La actividad de los representantes pontificios en los Estados y
Organizaciones internacionales está igualmente al servicio de la
libertad religiosa. Quisiera señalar con satisfacción que las
autoridades vietnamitas han aceptado la designación de un Representante
mío que, visitando las queridas comunidades católicas de ese País,
manifestará la solicitud del Sucesor de Pedro. Quisiera igualmente
recordar que, durante el año pasado, la red diplomática de la Santa Sede
se ha reforzado en África, desde ahora una presencia estable se ha
asegurado en tres países donde el nuncio no era residente. Si Dios
quiere, me acercaré una vez más a ese continente, a Benin, el próximo
noviembre, para entregar la Exhortación apostólica que recogerá el fruto
de los trabajos de la segunda Asamblea especial para África del Sínodo
de los Obispos.
Ante este ilustre auditorio, quisiera reafirmar con fuerza que la
religión no constituye un problema para la sociedad, no es un factor de
perturbación o de conflicto. Quisiera repetir que la Iglesia no busca
privilegios, ni quiere intervenir en cuestiones extrañas a su misión,
sino simplemente cumplirla con libertad.
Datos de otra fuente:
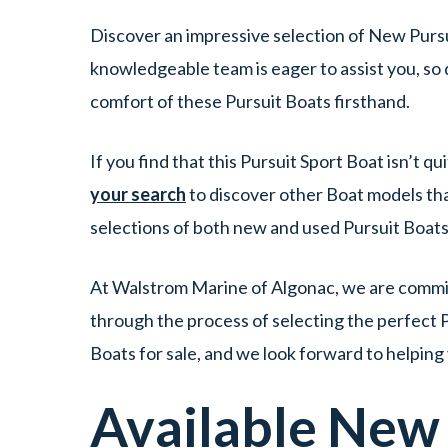
Discover an impressive selection of New Pursu
knowledgeable team is eager to assist you, so 
comfort of these Pursuit Boats firsthand.
If you find that this Pursuit Sport Boat isn’t 
your search
to discover other Boat models tha
selections of both new and used Pursuit Boats
At Walstrom Marine of Algonac, we are committ
through the process of selecting the perfect Pu
Boats for sale, and we look forward to helping
Available Ne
Invito a cada uno a reconocer
la gran lección de la historia: «¿Cómo negar la aportación de las
grandes religiones del mundo al desarrollo de la civilización? La
búsqueda sincera de Dios ha llevado a un mayor respeto de la dignidad
del hombre. Las comunidades cristianas, con su patrimonio de valores y
principios, han contribuido mucho a que las personas y los pueblos hayan
tomado conciencia de su propia identidad y dignidad, así como a la
conquista de instituciones democráticas y a la afirmación de los
derechos del hombre con sus respectivas obligaciones. También hoy, en
una sociedad cada vez más globalizada, los cristianos están llamados a
dar su aportación preciosa al fatigoso y apasionante compromiso por la
justicia, al desarrollo humano integral y a la recta ordenación de las
realidades humanas, no sólo con un compromiso civil, económico y
político responsable, sino también con el testimonio de su propia fe y
caridad» (Mensaje
para la celebración de la Jornada Mundial de la Paz, 1 enero
2011, 7).
En este sentido, la figura de la Beata Madre Teresa de Calcuta es
emblemática: el centenario de su nacimiento se ha celebrado en Tirana,
en Skopje, en Pristina, así como en India; le han rendido un vibrante
homenaje, no sólo la Iglesia, sino también las autoridades civiles y los
jefes religiosos, sin contar personas de todas las confesiones. Ejemplos
como el suyo muestran al mundo cuánto puede beneficiar a la sociedad el
compromiso que nace de la fe.
Que ninguna sociedad humana se prive voluntariamente de la
contribución fundamental que constituyen las personas y las comunidades
religiosas. Como recuerda el Concilio Vaticano II, la sociedad,
asegurando plenamente a todos la justa libertad religiosa, podrá así
gozar «de los bienes de la justicia y de la paz que dimanan de la
fidelidad de los hombres a Dios y a su santa voluntad» (Decl.
Dignitatis Humanae, 6).
Por eso, mientras formulo votos para que este nuevo año sea rico en
concordia y en un progreso real, exhorto a todos, responsables
políticos, jefes religiosos y personas de toda clase, a emprender con
determinación el camino hacia una paz auténtica y estable, que pase por
el respeto del derecho a la libertad religiosa en toda su amplitud.
Sobre este compromiso, que para hacerse realidad necesita del empeño
de toda la familia humana, invoco la Bendición de Dios Todopoderoso, que
por su Hijo Jesucristo, nuestra paz, llevó a cabo nuestra reconciliación
con él y entre nosotros (Ef. 2, 14).